*Task objective*
Return each entry word for word and skip its pictures.

*Entries shown*
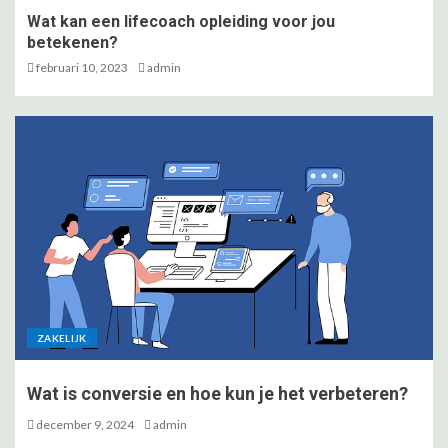
Wat kan een lifecoach opleiding voor jou
betekenen?
februari 10, 2023
admin
ZAKELIJK
Wat is conversie en hoe kun je het verbeteren?
december 9, 2024
admin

*Task answer*
Wat kan een lifecoach opleiding voor jou
betekenen?
februari 10, 2023
admin
ZAKELIJK
Wat is conversie en hoe kun je het verbeteren?
december 9, 2024
admin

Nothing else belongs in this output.